Alimentação, água e outras substâncias 17 - Todos os animais devem ser alimentados com uma dieta equilibrada, adequada à idade e à respectiva espécie e em quantidade suficiente para os manter em bom estado de saúde e para satisfazer as suas necessidades nutricionais, não devendo ser fornecidos aos animais alimentos sólidos ou líquidos de um modo tal, ou que contenham substâncias tais, que possam causar-lhes sofrimento ou lesões desnecessários.
18 - Todos os animais devem ter acesso à alimentação a intervalos apropriados às suas necessidades fisiológicas.
19 - Os animais devem ter acesso a uma quantidade de água suficiente e de qualidade adequada ou poder satisfazer as necessidades de abeberamento de outra forma.
20 - O equipamento de fornecimento de alimentação e de água deve ser concebido, construído e colocado de modo a minimizar os riscos de contaminação dos alimentos e da água e os efeitos lesivos que podem resultar da luta entre os animais para acesso aos mesmos.
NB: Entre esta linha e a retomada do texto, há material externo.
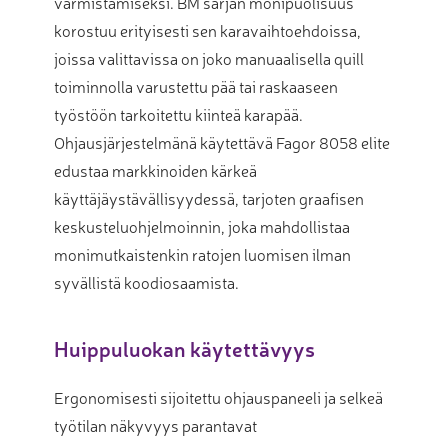
varmistamiseksi. BM sarjan monipuolisuus
korostuu erityisesti sen karavaihtoehdoissa,
joissa valittavissa on joko manuaalisella quill
toiminnolla varustettu pää tai raskaaseen
työstöön tarkoitettu kiinteä karapää.
Ohjausjärjestelmänä käytettävä Fagor 8058 elite
edustaa markkinoiden kärkeä
käyttäjäystävällisyydessä, tarjoten graafisen
keskusteluohjelmoinnin, joka mahdollistaa
monimutkaistenkin ratojen luomisen ilman
syvällistä koodiosaamista.
Huippuluokan käytettävyys
Ergonomisesti sijoitettu ohjauspaneeli ja selkeä
työtilan näkyvyys parantavat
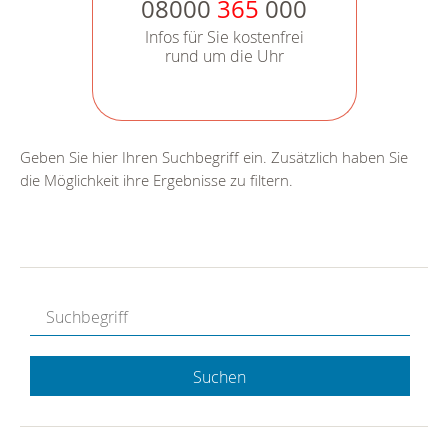
08000
365
000
Infos für Sie kostenfrei
rund um die Uhr
Geben Sie hier Ihren Suchbegriff ein. Zusätzlich haben Sie
die Möglichkeit ihre Ergebnisse zu filtern.
Suchen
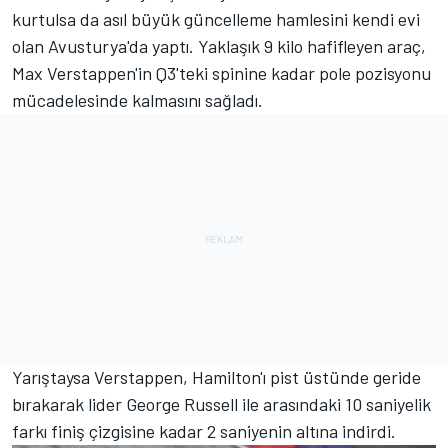
kurtulsa da asıl büyük güncelleme hamlesini kendi evi
olan Avusturya'da yaptı. Yaklaşık 9 kilo hafifleyen araç,
Max Verstappen'in Q3'teki spinine kadar pole pozisyonu
mücadelesinde kalmasını sağladı.
Yarıştaysa Verstappen, Hamilton'ı pist üstünde geride
bırakarak lider George Russell ile arasındaki 10 saniyelik
farkı finiş çizgisine kadar 2 saniyenin altına indirdi.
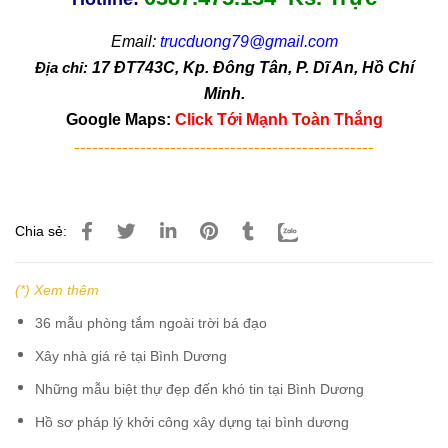
Email:
trucduong79@gmail.com
Địa chỉ:
17 ĐT743C, Kp. Đông Tân, P. Dĩ An, Hồ Chí
Minh.
Google Maps:
Click Tới Mạnh Toàn Thắng
--------------------------------------------------
Chia sẻ:
(*) Xem thêm
36 mẫu phòng tắm ngoài trời bá đạo
Xây nhà giá rẻ tại Bình Dương
Những mẫu biệt thự đẹp đến khó tin tại Bình Dương
Hồ sơ pháp lý khởi công xây dựng tại bình dương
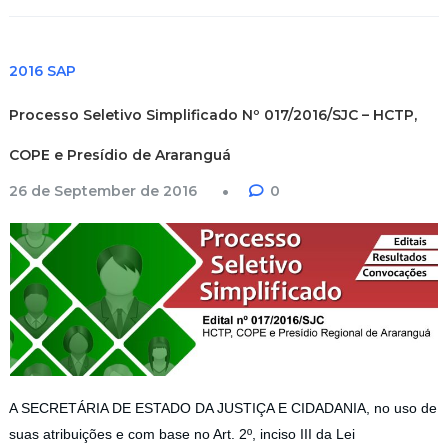
2016 SAP
Processo Seletivo Simplificado Nº 017/2016/SJC – HCTP,
COPE e Presídio de Araranguá
26 de September de 2016
0
A SECRETÁRIA DE ESTADO DA JUSTIÇA E CIDADANIA, no uso de
suas atribuições e com base no Art. 2º, inciso III da Lei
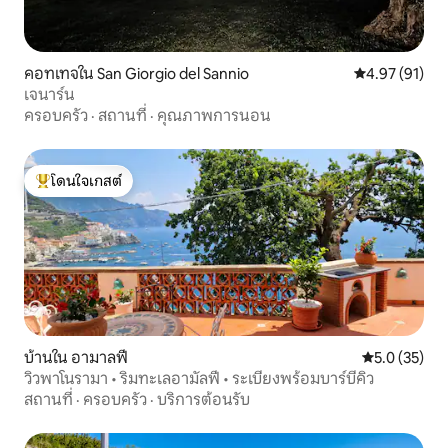
คอทเทจใน San Giorgio del Sannio
คะแนนเฉลี่ย 4.
4.97 (91)
เจนาร์น
ครอบครัว
·
สถานที่
·
คุณภาพการนอน
โดนใจเกสต์
โดนใจเกสต์ที่สุด
บ้านใน อามาลฟี
คะแนนเฉลี่ย 5
5.0 (35)
วิวพาโนรามา • ริมทะเลอามัลฟี • ระเบียงพร้อมบาร์บีคิว
สถานที่
·
ครอบครัว
·
บริการต้อนรับ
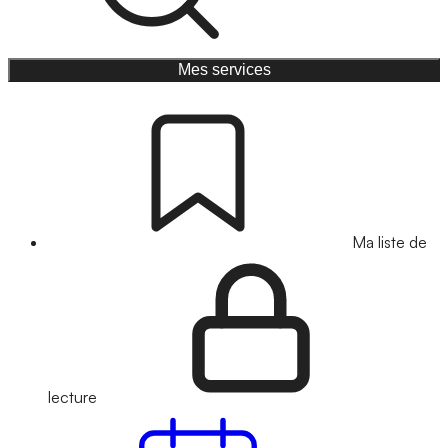
Mes services
Ma liste de
lecture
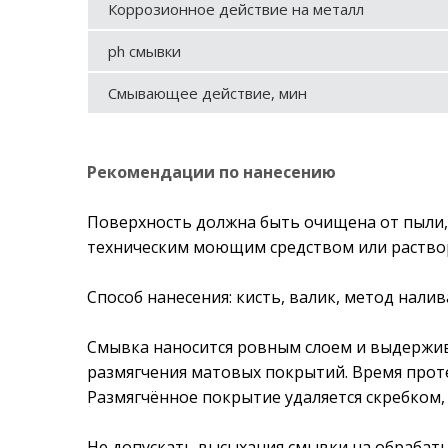
Коррозионное действие на металл
ph смывки
Смывающее действие, мин
Рекомендации по нанесению
Поверхность должна быть очищена от пыли, г
техническим моющим средством или раствор
Способ нанесения: кисть, валик, метод налив
Смывка наносится ровным слоем и выдержива
размягчения матовых покрытий. Время проте
Размягчённое покрытие удаляется скребком
Не допускать высыхания смывки на обрабат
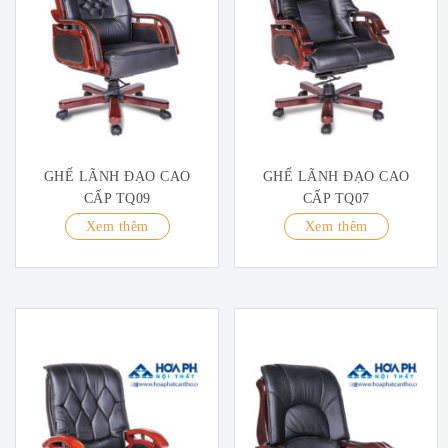
GHẾ LÃNH ĐẠO CAO
GHẾ LÃNH ĐẠO CAO
CẤP TQ09
CẤP TQ07
Xem thêm
Xem thêm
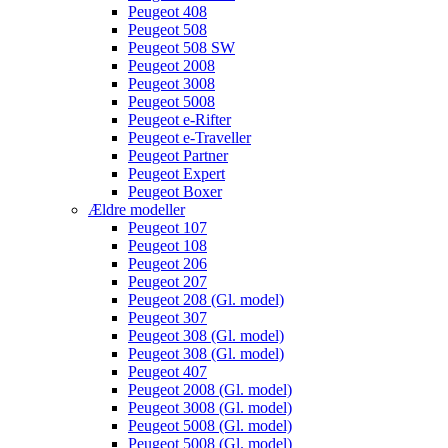
Peugeot 408
Peugeot 508
Peugeot 508 SW
Peugeot 2008
Peugeot 3008
Peugeot 5008
Peugeot e-Rifter
Peugeot e-Traveller
Peugeot Partner
Peugeot Expert
Peugeot Boxer
Ældre modeller
Peugeot 107
Peugeot 108
Peugeot 206
Peugeot 207
Peugeot 208 (Gl. model)
Peugeot 307
Peugeot 308 (Gl. model)
Peugeot 308 (Gl. model)
Peugeot 407
Peugeot 2008 (Gl. model)
Peugeot 3008 (Gl. model)
Peugeot 5008 (Gl. model)
Peugeot 5008 (Gl. model)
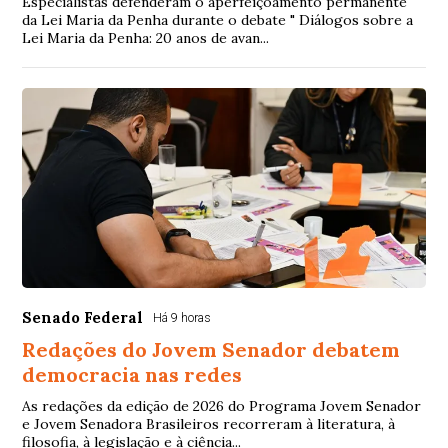
Especialistas defenderam o aperfeiçoamento permanente
da Lei Maria da Penha durante o debate " Diálogos sobre a
Lei Maria da Penha: 20 anos de avan...
Senado Federal
Há 9 horas
Redações do Jovem Senador debatem
democracia nas redes
As redações da edição de 2026 do Programa Jovem Senador
e Jovem Senadora Brasileiros recorreram à literatura, à
filosofia, à legislação e à ciência...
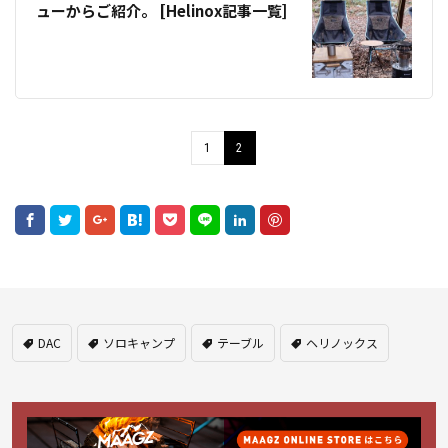
ューからご紹介。 [Helinox記事一覧]
1
2
DAC
ソロキャンプ
テーブル
ヘリノックス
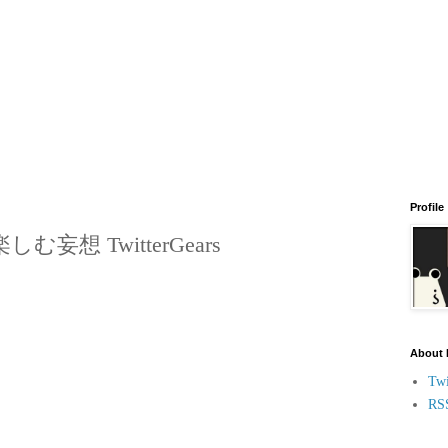
Profile
む妄想 TwitterGears
About
Twi
RS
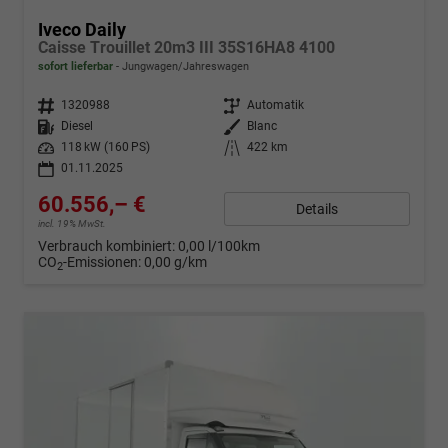
Iveco Daily
Caisse Trouillet 20m3 III 35S16HA8 4100
sofort lieferbar
Jungwagen/Jahreswagen
Fahrzeugnr.
1320988
Getriebe
Automatik
Kraftstoff
Diesel
Außenfarbe
Blanc
Leistung
118 kW (160 PS)
Kilometerstand
422 km
01.11.2025
60.556,– €
Details
incl. 19% MwSt.
Verbrauch kombiniert:
0,00 l/100km
CO
-Emissionen:
0,00 g/km
2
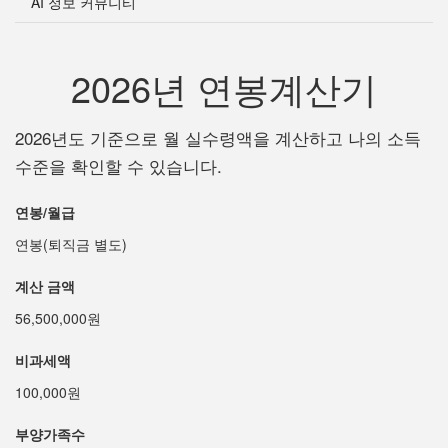
AI 정보 커뮤니티
2026년 연봉계산기
2026년도 기준으로 월 실수령액을 계산하고 나의 소득
수준을 확인할 수 있습니다.
연봉/월급
연봉(퇴직금 별도)
계산 금액
56,500,000원
비과세액
100,000원
부양가족수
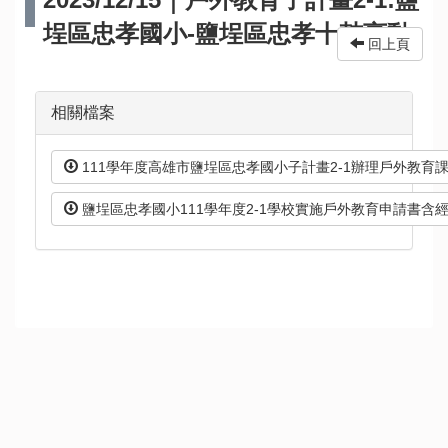
埕區忠孝國小-鹽埕區忠孝十鼓亨動
回上頁
相關檔案
111學年度高雄市鹽埕區忠孝國小子計畫2-1辦理戶外教育課程成果
鹽埕區忠孝國小111學年度2-1學校實施戶外教育申請書含經費申請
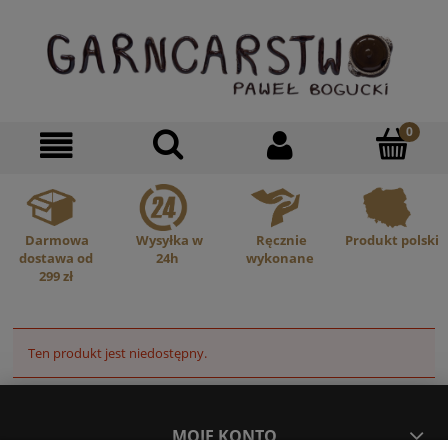
Darmowa
Wysyłka w
Ręcznie
Produkt polski
dostawa od
24h
wykonane
299 zł
Ten produkt jest niedostępny.
MOJE KONTO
21 - Não serão administradas aos animais quaisquer substâncias com excepção das necessárias para efeitos terapêuticos ou profilácticos ou destinadas ao tratamento zootécnico, conforme o disposto no Decreto-Lei 150/99, de 7 de Maio, a menos que estudos científicos sobre o bem-estar animal ou a experiência tenham demonstrado que os efeitos dessas substâncias não são lesivos da saúde ou do bem-estar do animal.
Mutilações
22 - Até à adopção de medidas específicas e sem prejuízo do disposto na Portaria 274/94, de 7 de Maio, são aplicáveis todas as outras disposições nacionais sobre a matéria.
Processos de reprodução
23 - São proibidos todos os processos de reprodução que causem ou sejam susceptíveis de causar sofrimento ou lesões aos animais, exceptuando-se os métodos ou processos passíveis de causar sofrimento ou ferimentos mínimos ou momentâneos ou de exigir uma intervenção que não cause lesões permanentes.24 - Os animais só podem ser mantidos em explorações pecuárias se, com base no respectivo genótipo ou fenótipo, tal não vier a ter efeitos prejudiciais para a saúde ou bem-estar dos mesmos.